- Work required -
Throughout the records below, find the lines with the string "ยดเบ" and give how many there are, nothing else.

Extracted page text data
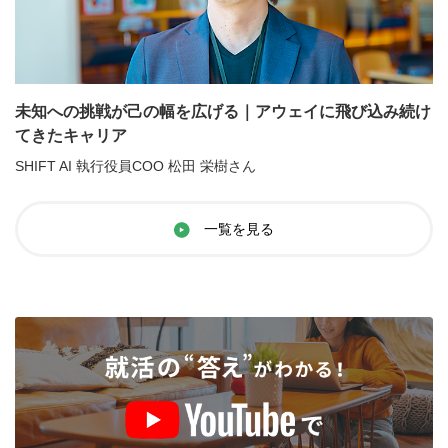
未知への挑戦が己の幅を広げる｜アウェイに飛び込み続け
てきたキャリア
SHIFT AI 執行役員COO 松田 栄樹さん
一覧を見る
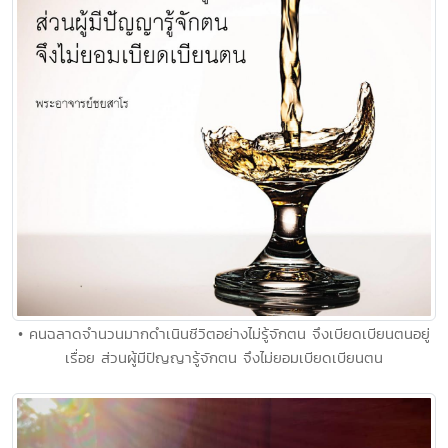
• คนฉลาดจำนวนมากดำเนินชีวิตอย่างไม่รู้จักตน จึงเบียดเบียนตนอยู่
เรื่อย ส่วนผู้มีปัญญารู้จักตน จึงไม่ยอมเบียดเบียนตน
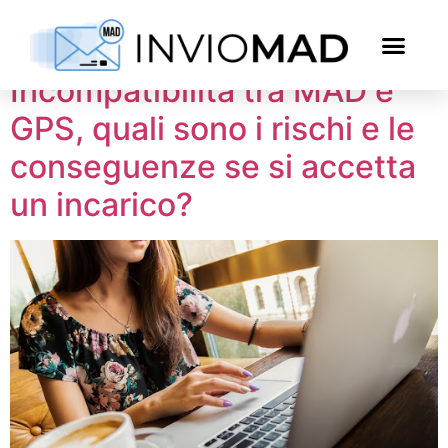
Tag:
MAD
Incompatibilità tra MAD e
GPS, quali sono i rischi e le
conseguenze se si accetta
un incarico?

- Answer box -
2